Please note this report is based on land rig data as of 2/26/2010.
As we have documented in recent reports on the land rig market, several key demand trends, including higher demand for oil and horizontal directed drilling, have been particularly evident in the rebound. These trends continue to define the rig count recovery from the bottom, but rising natural gas activity is worth monitoring.
Oil Activity Key To Recovery
Oil driven activity has accounted for the lion's share of the rig count gains in the recovery. Today, there are 456 rigs drilling for oil, which is the highest level in over a decade. The oil rig count is up 149% from the bottom, compared to a 32% recovery for the natural gas rig count.
With 1/3rd of the rig count targeting crude oil prospects, oil drilling accounts for a larger portion of the rig count today than at any other time in over a decade. That being said, the natural gas rig count has picked up some steam so far in 2010 due to demand for rigs in the gas shale plays.
Natural Gas Activity Plays Some Catch Up in Early-2010
Although oil directed activity has grabbed all the headlines in this recovery, the recent trend higher in the natural gas rig count should be monitored. So far this year, the oil rig count is only up 10%, whereas the natural gas rig count is up about 21%. As such, the natural gas weighting bottomed in late-December just under 64% and has risen modestly to just over 66% so far this year.

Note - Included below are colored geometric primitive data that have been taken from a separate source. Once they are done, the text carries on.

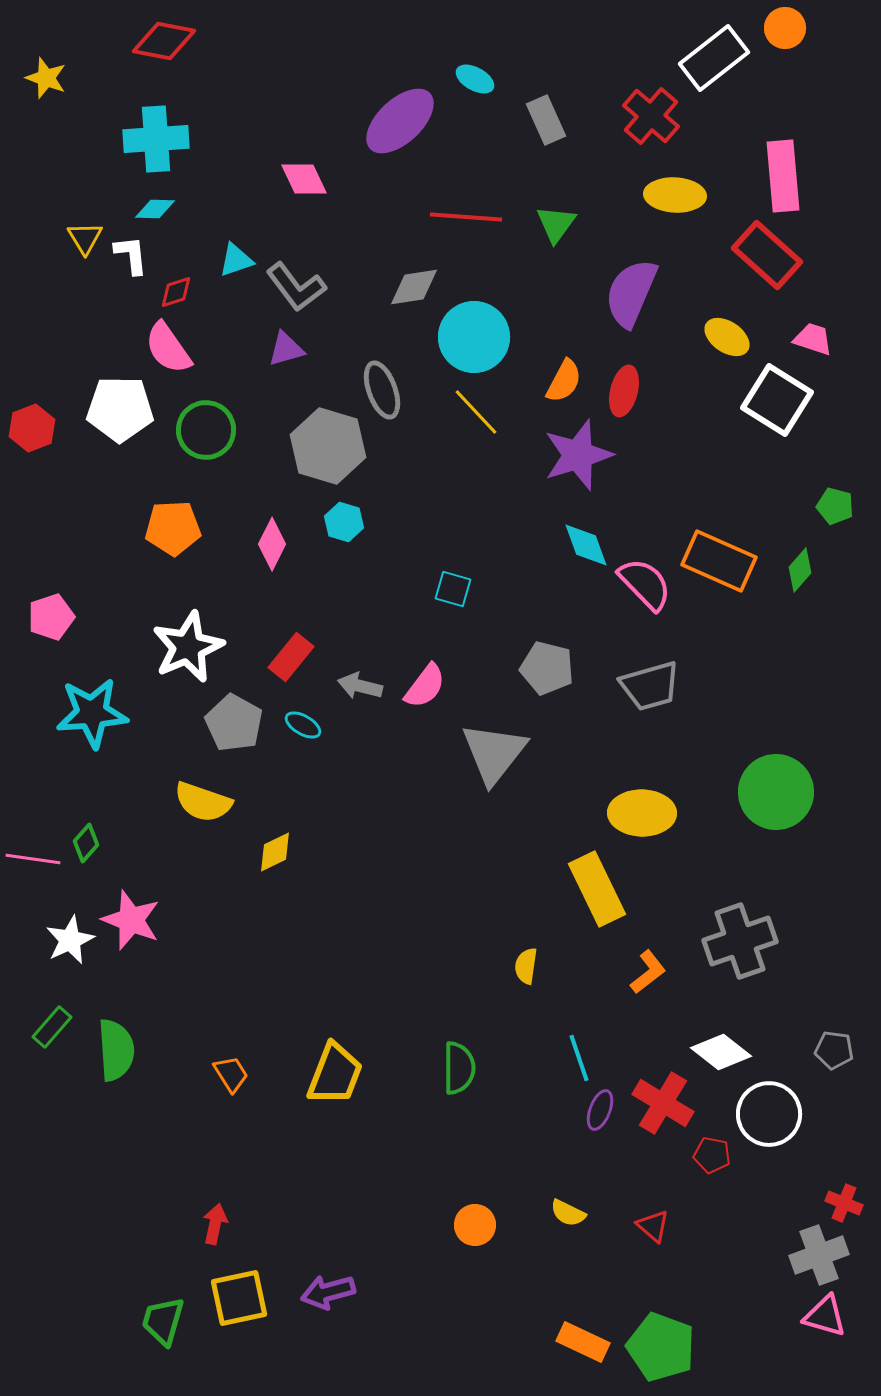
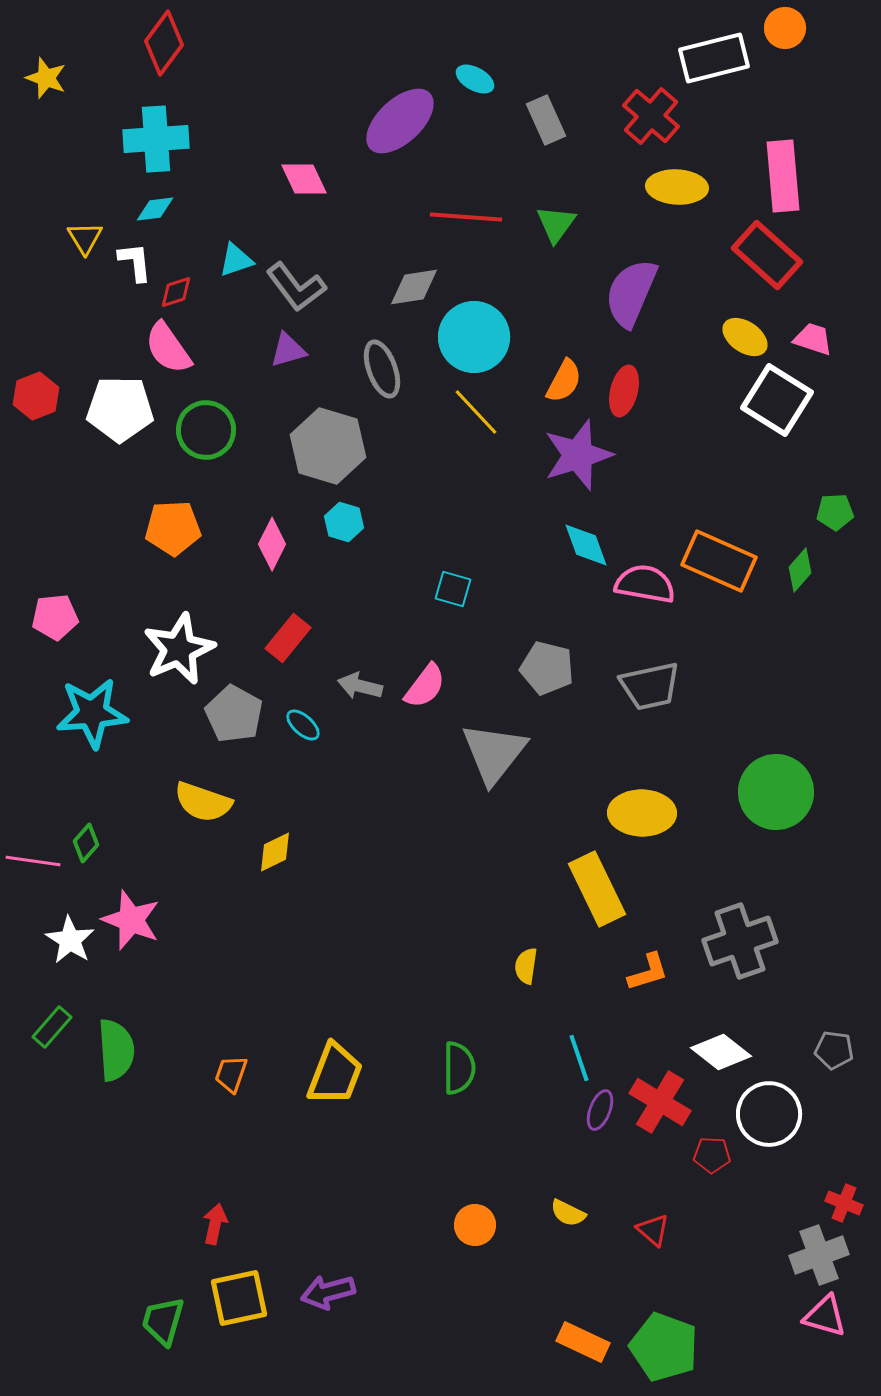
red diamond at (164, 41): moved 2 px down; rotated 64 degrees counterclockwise
white rectangle at (714, 58): rotated 24 degrees clockwise
yellow ellipse at (675, 195): moved 2 px right, 8 px up
cyan diamond at (155, 209): rotated 9 degrees counterclockwise
white L-shape at (131, 255): moved 4 px right, 7 px down
yellow ellipse at (727, 337): moved 18 px right
purple triangle at (286, 349): moved 2 px right, 1 px down
gray ellipse at (382, 390): moved 21 px up
red hexagon at (32, 428): moved 4 px right, 32 px up
green pentagon at (835, 506): moved 6 px down; rotated 18 degrees counterclockwise
pink semicircle at (645, 584): rotated 36 degrees counterclockwise
pink pentagon at (51, 617): moved 4 px right; rotated 12 degrees clockwise
white star at (188, 647): moved 9 px left, 2 px down
red rectangle at (291, 657): moved 3 px left, 19 px up
gray trapezoid at (650, 686): rotated 4 degrees clockwise
gray pentagon at (234, 723): moved 9 px up
cyan ellipse at (303, 725): rotated 12 degrees clockwise
pink line at (33, 859): moved 2 px down
white star at (70, 940): rotated 15 degrees counterclockwise
orange L-shape at (648, 972): rotated 21 degrees clockwise
orange trapezoid at (231, 1074): rotated 129 degrees counterclockwise
red cross at (663, 1103): moved 3 px left, 1 px up
red pentagon at (712, 1155): rotated 9 degrees counterclockwise
red triangle at (653, 1226): moved 4 px down
green pentagon at (661, 1347): moved 3 px right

While natural gas inventory remains a concern, historical comparisons are getting easier and a cold start to 2010 has resulted in healthier storage levels. In fact, over the first two months of 2010, more gas has been withdrawn from storage (1,423 Bcf) than in the comparable periods over the past 15 years. U.S. natural gas inventory currently stands at 1,737 Bcf, 3% below year ago levels and only 1% above the five-year average.
Horizontal Paradigm Shift
Given the focus on unconventional resource plays, it is not surprising that horizontal drilling continues to outpace vertical drilling. Advances in horizontal drilling methodologies/ technology have led to some of the most successful onshore wells in U.S. history. Today, about 2/3rds of the U.S. rig count is non-vertical, and close to 50% of the rig count is drilling horizontal wells. So far this year, the horizontal rig count has increased 115 units to 679, which is an all-time high.